Je suis posé sur un de mes quatre fauteuils favoris. Le problème, c’est que le fauteuil d’en face m’appelle : il a l’air plus confortable. Je sais qu’il est plus confortable maintenant car il est vingt-deux heures. Et, tous les soirs, de vingt-deux heures vingt-trois heures trente, le coussin bariolé qui est dessus se réchauffe légèrement. Oui, il se réchauffe. Tout simplement parce que la muse de ma maîtresse vient y danser tous les soirs. Elle est d’une ponctualité exemplaire.

Et moi, je l’aime bien, sa muse. Ca me fait trop rire d’ailleurs : aux heures où la muse vient danser sur ce fauteuil, je sais que, dans l’autre pièce, ma maîtresse, hypnotisée par son écran d’ordinateur, attend que sa muse revienne. Pendant ce temps, la muse danse, elle s’évade, cherchant elle-même l’inspiration.

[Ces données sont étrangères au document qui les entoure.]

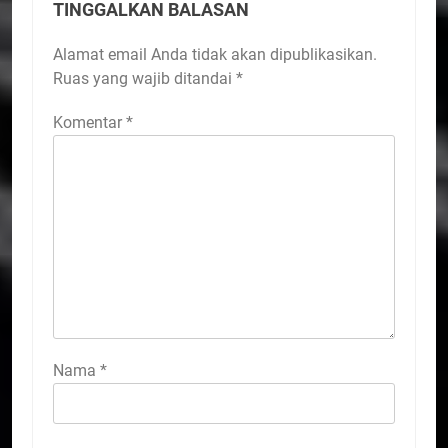
TINGGALKAN BALASAN
Alamat email Anda tidak akan dipublikasikan.
Ruas yang wajib ditandai
*
Komentar
*
Nama
*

Et là il est bientôt vingt-deux heures. J’entends la musique en sourdine dans le bureau, les touches du clavier dansent de plus en plus rapidement. La muse s’apprête à quitter sa maîtresse. Sa maîtresse le sent, essaie désespérément d’accélérer le rythme avant que le néant n’arrive, pendant que Thom Yorke susurre. C’est la lutte contre le temps. C’est la lutte perdue d’avance.

Les touches hésitent, s’énervent, puis s’arrêtent. Ca y est. Elle arrive.

C’est là qu’arrive mon problème. Je suis bien au chaud installé sur mon coussin, mais j’ai envie d’aller sur l’autre, celui de la muse. D’un autre côté, j’ai mis trois heures à réchauffer le coussin sur lequel je suis, c’est dommage de l’abandonner maintenant qu’il est à point. Mais quand même, quand la muse danse, ce n’est pas la même chaleur. J’aime bien la regarder danser. On dirait un oiseau. Je n’ai jamais essayé de la chasser, de m’amuser avec elle : je ne m’y risquerais pas.

Bon, allez. Le spectacle vaut le déplacement quand même. Tant pis, je laisse mon coussin juste chauffé.

Je me suis donc posé sur l’autre fauteuil. Elle a débarqué en sautant de partout, luciole bleue dans l’ombre du salon. J’étais aux premières loges. Elle fuse vers moi, grimpe sur le coussin, et effectue un véritable feu d’artifice. Ca réchauffe. Je suis ses mouvements incessants, son aura passe par toutes les couleurs.
Pendant une heure et demi, je ronronne, les yeux plissés, enivré par son spectacle. J’essaie de la retenir en ronronnant plus fort, mais c’est peine perdue : après avoir dansé, il faut qu’elle retourne au travail. C’est à ce moment là que je suis le plus jaloux de ma maîtresse. J’ai envie de retenir la muse, j’ai envie qu’elle reste. Mais les muses ne restent jamais. Alors je la laisse retourner à son destin, encore une fois.

Je suis sur le coussin chaud. J’entends ma maîtresse pousser un soupir de soulagement, puis le cliquetis des touches qui se remettent à danser.